Messily Thinking Pythonically

Russell Duhon
Russell Duhon
Published in
9 min readFeb 3, 2018

Solving a data transformation problem Pythonically, explained in far too much detail.

(To see what tests for all this look like, check out my later post, Muddled Property-based Tests)

I’m a member of the Puget Sound Programming Python (PuPPy) user group, and we have a large and active Slack (join us!). One of my favorite channels is #q-and-a, where anyone can ask just about anything and get help. Someone recently asked about transforming one data structure to another, and especially about how to do it Pythonically, and I was able to help out.

I’m writing this post using that example to explain some of the things I think about when 1) manipulating data and 2) trying to write Pythonic code. I like the example here because, unlike some situations, it is not immediately obvious what a Pythonic solution will look like.

I know that sometimes writing good code can look to junior developers like pulling magic solutions out of a hat, and I wanted to show how my process is very incremental, and involves plenty of muddling around when things don’t quite work like I expect.
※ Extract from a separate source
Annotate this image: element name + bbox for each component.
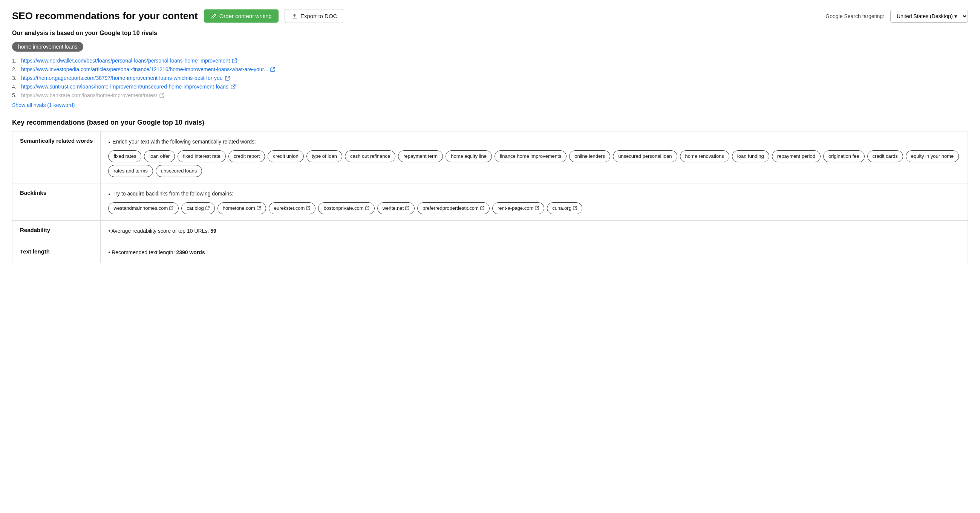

I’ve tried to recreate my actual thought process solving the problem, and provide a few rules of thumb that may assist in those facing similar situations.

Without further ado, the problem.

Given a data structure like…

boop = {
“hello”: [1, 2, 3],
“bye”: [4, 5, 6]
}

How do we transform that to a data structure like…

beep = [
{“hello”: 1, “bye”: 4},
{“hello”: 1, “bye”: 5},
{“hello”: 1, “bye”: 6},
{“hello”: 2, “bye”: 4},
{“hello”: 2, “bye”: 5},
{“hello”: 2, “bye”: 6},
{“hello”: 3, “bye”: 4},
{“hello”: 3, “bye”: 5},
{“hello”: 3, “bye”: 6}
]

?

When I’ve got a “convert between formats” problem like this, I often start by editing a one-liner until I reach the limits of a one-liner, or it works, then figure out what the right abstractions are. This is not the one right way, just one way I sometimes use. That’s partly because I find one-liners fun, and partly because I think the process affords a good sort of “accumulative” approach, which is probably best illustrated by example.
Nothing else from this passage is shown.